(Document layout analysis data)
━━━━━━━━━━━━━━━━━━━━━━━━━━━━━━

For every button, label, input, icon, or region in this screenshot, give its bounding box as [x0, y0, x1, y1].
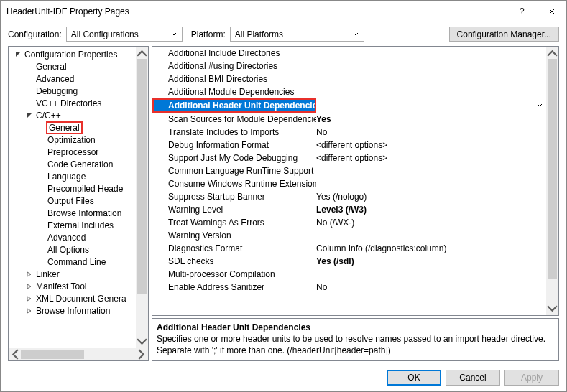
tree-hscrollbar[interactable]: [9, 348, 148, 360]
property-value[interactable]: Yes (/sdl): [316, 256, 546, 266]
configuration-manager-button[interactable]: Configuration Manager...: [449, 27, 559, 42]
property-grid-wrap: Additional Include DirectoriesAdditional…: [152, 46, 559, 316]
expand-closed-icon[interactable]: [24, 284, 34, 289]
tree-item[interactable]: XML Document Genera: [9, 292, 136, 304]
property-row[interactable]: Debug Information Format<different optio…: [152, 139, 546, 151]
scroll-up-icon[interactable]: [546, 47, 558, 59]
chevron-down-icon[interactable]: [533, 103, 546, 108]
apply-button[interactable]: Apply: [504, 370, 559, 386]
property-row[interactable]: Diagnostics FormatColumn Info (/diagnost…: [152, 242, 546, 255]
tree-label: Manifest Tool: [34, 281, 88, 291]
svg-marker-8: [27, 309, 31, 313]
property-row[interactable]: Scan Sources for Module DependenciesYes: [152, 113, 546, 126]
tree-item[interactable]: Browse Information: [9, 207, 136, 219]
svg-marker-7: [27, 297, 31, 301]
tree-item[interactable]: External Includes: [9, 219, 136, 231]
tree-item[interactable]: Browse Information: [9, 304, 136, 317]
platform-value: All Platforms: [235, 29, 351, 39]
property-value[interactable]: No: [316, 127, 546, 137]
property-row[interactable]: Treat Warnings As ErrorsNo (/WX-): [152, 216, 546, 229]
property-value[interactable]: Yes: [316, 114, 546, 124]
tree-label: Command Line: [46, 257, 107, 267]
tree[interactable]: Configuration PropertiesGeneralAdvancedD…: [9, 47, 136, 348]
property-name: Additional BMI Directories: [152, 74, 316, 84]
tree-item[interactable]: Manifest Tool: [9, 280, 136, 292]
tree-item[interactable]: Configuration Properties: [9, 48, 136, 60]
property-row[interactable]: Translate Includes to ImportsNo: [152, 126, 546, 139]
configuration-value: All Configurations: [71, 29, 169, 39]
property-value[interactable]: No (/WX-): [316, 218, 546, 228]
property-row[interactable]: Suppress Startup BannerYes (/nologo): [152, 190, 546, 203]
property-row[interactable]: Additional #using Directories: [152, 60, 546, 73]
expand-open-icon[interactable]: [13, 52, 23, 57]
close-button[interactable]: [538, 1, 566, 22]
property-name: Additional Include Directories: [152, 48, 316, 58]
property-row[interactable]: Enable Address SanitizerNo: [152, 281, 546, 294]
scroll-down-icon[interactable]: [136, 336, 148, 348]
tree-item[interactable]: General: [9, 121, 136, 134]
property-value[interactable]: Level3 (/W3): [316, 205, 546, 215]
tree-item[interactable]: Preprocessor: [9, 146, 136, 158]
property-value[interactable]: <different options>: [316, 140, 546, 150]
property-row[interactable]: Additional Module Dependencies: [152, 85, 546, 98]
grid-vscrollbar[interactable]: [546, 47, 558, 315]
property-value[interactable]: Column Info (/diagnostics:column): [316, 243, 546, 253]
help-button[interactable]: ?: [509, 1, 538, 22]
configuration-dropdown[interactable]: All Configurations: [66, 27, 183, 42]
tree-item[interactable]: Output Files: [9, 195, 136, 207]
scroll-left-icon[interactable]: [9, 348, 21, 360]
tree-item[interactable]: Precompiled Heade: [9, 182, 136, 195]
expand-open-icon[interactable]: [24, 113, 34, 118]
tree-label: C/C++: [34, 111, 63, 121]
tree-item[interactable]: Code Generation: [9, 158, 136, 170]
property-name: Debug Information Format: [152, 140, 316, 150]
tree-label: Linker: [34, 269, 61, 279]
property-row[interactable]: Additional Header Unit Dependencies: [152, 98, 546, 113]
expand-closed-icon[interactable]: [24, 308, 34, 314]
property-row[interactable]: Common Language RunTime Support: [152, 164, 546, 177]
property-row[interactable]: Warning LevelLevel3 (/W3): [152, 203, 546, 216]
property-name: Scan Sources for Module Dependencies: [152, 114, 316, 124]
tree-item[interactable]: Advanced: [9, 73, 136, 85]
tree-item[interactable]: All Options: [9, 243, 136, 256]
property-row[interactable]: Multi-processor Compilation: [152, 268, 546, 281]
ok-button[interactable]: OK: [387, 370, 441, 386]
tree-item[interactable]: VC++ Directories: [9, 97, 136, 109]
property-row[interactable]: Warning Version: [152, 229, 546, 242]
property-row[interactable]: Additional Include Directories: [152, 47, 546, 60]
expand-closed-icon[interactable]: [24, 296, 34, 302]
description-body: Specifies one or more header units to be…: [157, 333, 554, 356]
property-value[interactable]: Yes (/nologo): [316, 192, 546, 202]
scroll-right-icon[interactable]: [136, 348, 148, 360]
right-panel: Additional Include DirectoriesAdditional…: [152, 46, 559, 361]
property-row[interactable]: Additional BMI Directories: [152, 73, 546, 85]
svg-marker-4: [27, 113, 32, 118]
tree-item[interactable]: Debugging: [9, 85, 136, 97]
property-row[interactable]: Support Just My Code Debugging<different…: [152, 151, 546, 164]
property-grid[interactable]: Additional Include DirectoriesAdditional…: [152, 47, 546, 315]
tree-label: Configuration Properties: [23, 50, 119, 60]
tree-item[interactable]: Command Line: [9, 256, 136, 268]
expand-closed-icon[interactable]: [24, 271, 34, 277]
tree-label: XML Document Genera: [34, 294, 128, 304]
cancel-button[interactable]: Cancel: [446, 370, 500, 386]
tree-item[interactable]: C/C++: [9, 109, 136, 121]
tree-item[interactable]: Language: [9, 170, 136, 182]
tree-label: Code Generation: [46, 159, 114, 169]
scroll-up-icon[interactable]: [136, 47, 148, 59]
property-value[interactable]: <different options>: [316, 153, 546, 163]
tree-label: Browse Information: [46, 208, 123, 218]
configuration-label: Configuration:: [8, 29, 62, 39]
scroll-down-icon[interactable]: [546, 303, 558, 315]
property-row[interactable]: SDL checksYes (/sdl): [152, 255, 546, 268]
tree-vscrollbar[interactable]: [136, 47, 148, 348]
property-name: Translate Includes to Imports: [152, 127, 316, 137]
tree-item[interactable]: Linker: [9, 268, 136, 280]
property-value[interactable]: No: [316, 282, 546, 292]
property-row[interactable]: Consume Windows Runtime Extension: [152, 177, 546, 190]
property-name: Additional Module Dependencies: [152, 87, 316, 97]
tree-item[interactable]: General: [9, 60, 136, 73]
tree-item[interactable]: Optimization: [9, 134, 136, 146]
tree-item[interactable]: Advanced: [9, 231, 136, 243]
platform-dropdown[interactable]: All Platforms: [230, 27, 364, 42]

━━━━━━━━━━━━━━━━━━━━━━━━━━━━━━

● **Work request**: Go through the data line by line and say how many lines contain "Generation". Give the number alone.

● **Exercise result**: 2